HyperAI

MoMa Architecture

The MoMa framework (full name: Mixture of Modality-Aware Experts) was proposed by Meta in the paper “MoMa: Efficient Early-Fusion Pre-training with Mixture of Modality-Aware Experts" proposed a new modality-aware mixture of experts (MoE) architecture designed for pre-training mixed-modality, early-fusion language models.

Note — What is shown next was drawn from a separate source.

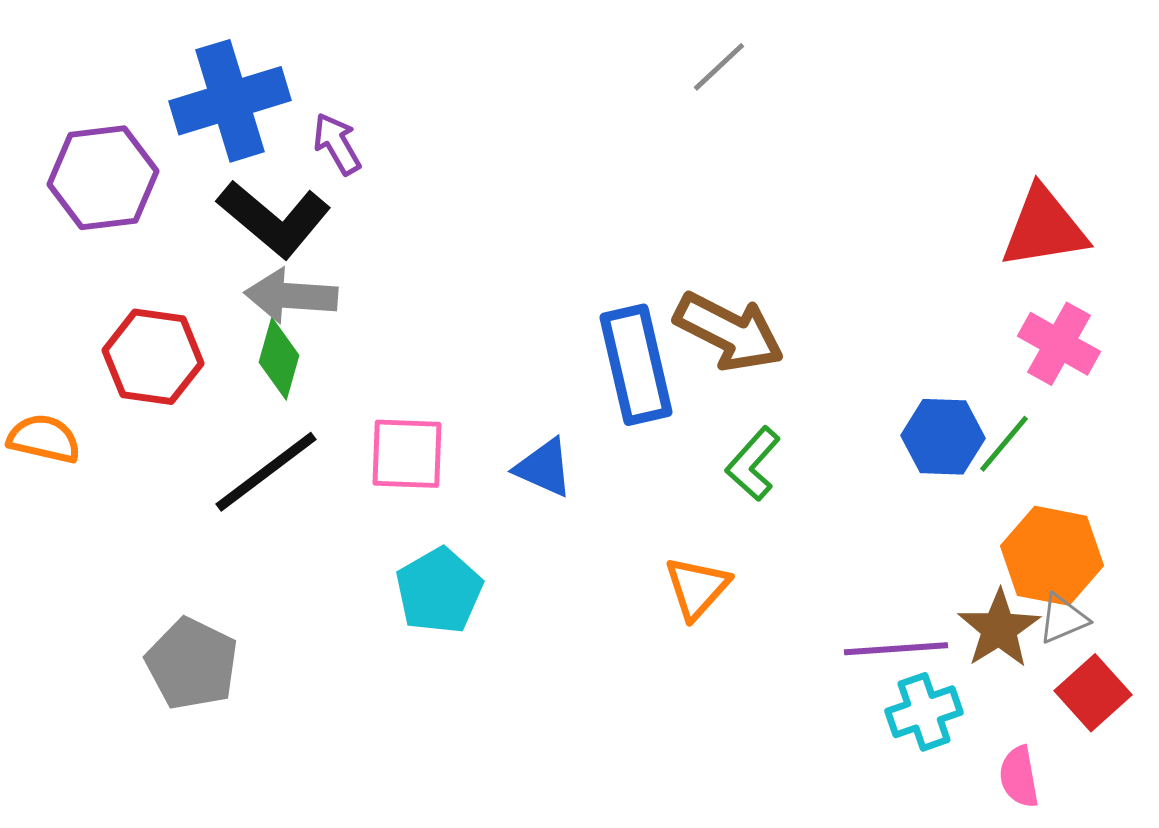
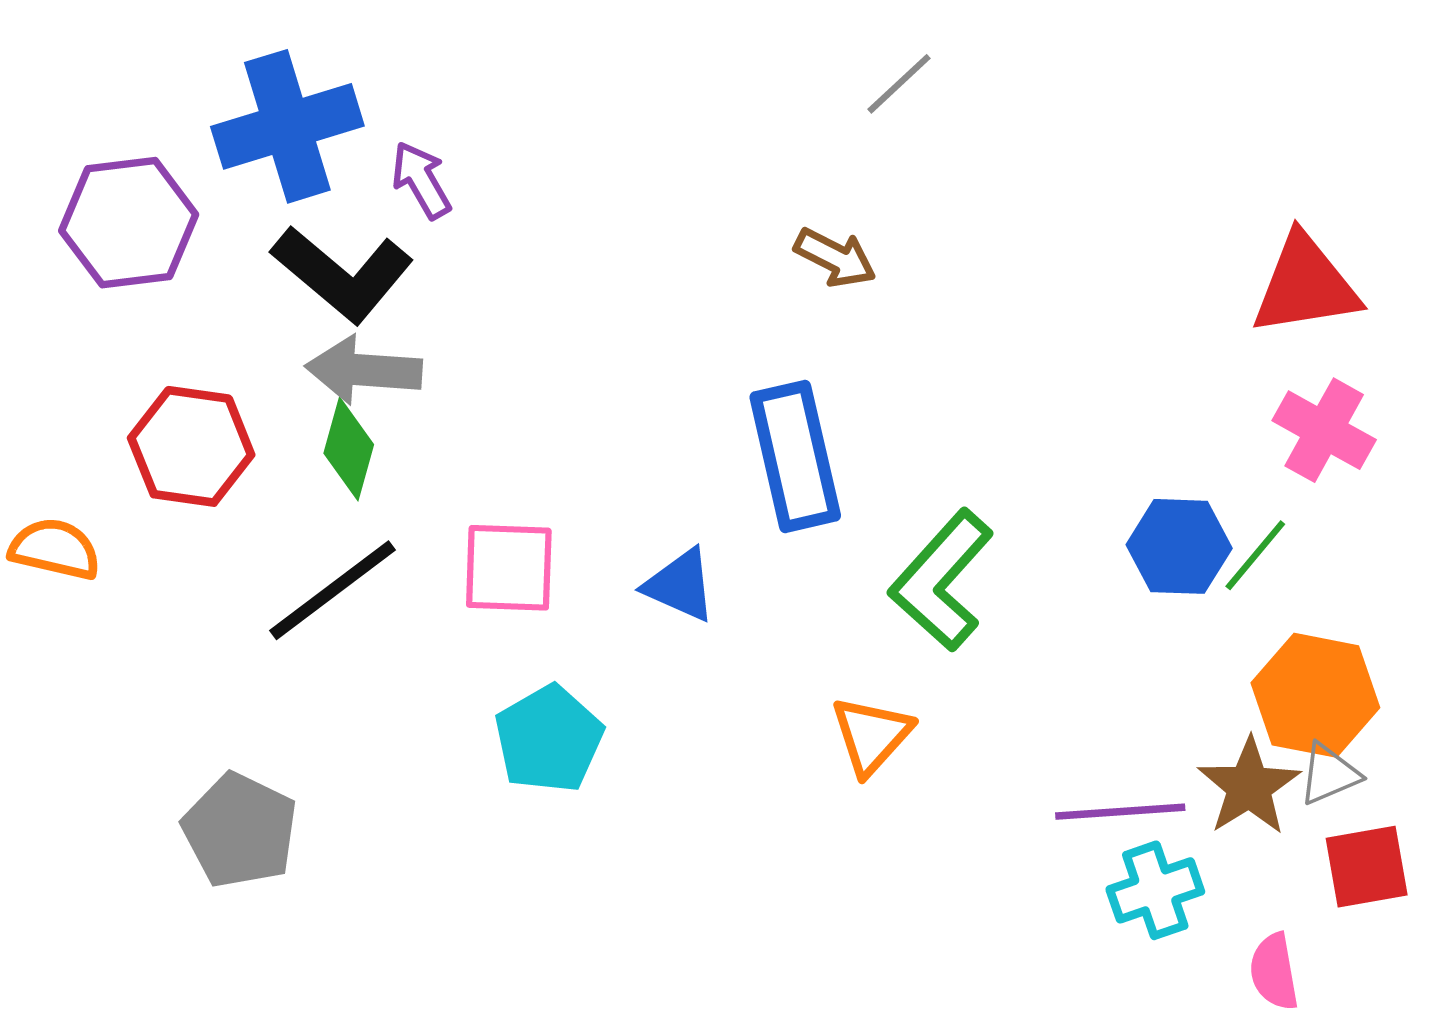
brown arrow: (729, 332) -> (835, 258), moved, size x0.6
green L-shape: (753, 464) -> (941, 580), size x1.5
red square: (1093, 693) -> (1367, 867), turned 32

MoMa processes arbitrary sequences of images and text by partitioning expert modules into modality-specific groups. These groups specialize in processing specified tokens while adopting learned routing within each group to maintain semantically informed adaptivity. The results show that pre-training efficiency is significantly improved through this modality-specific parameter allocation. Under a 1 trillion token training budget, the MoMa 1.4B model with 4 text experts and 4 image experts achieves FLOP savings: 3.7x overall savings compared to the computationally equivalent dense baseline, with 2.6x savings for text and 5.2x savings for image processing, measured by pre-training loss. This outperforms the standard expert selection MoE with 8 mixed-modality experts, which achieves 3x overall FLOP savings (3x for text and 2.8x for image). Combining MoMa with Mixed-with-Deep (MoD) further reduces pre-training FLOPs to 4.2x overall (text: 3.4x, image: 5.3x), although this combination degrades causal inference performance due to increased sensitivity to router accuracy. These results suggest that MoMa has the potential to significantly improve the efficiency of mixed-modality, early-fusion language model pre-training, paving the way for more resource-efficient and powerful multimodal AI systems.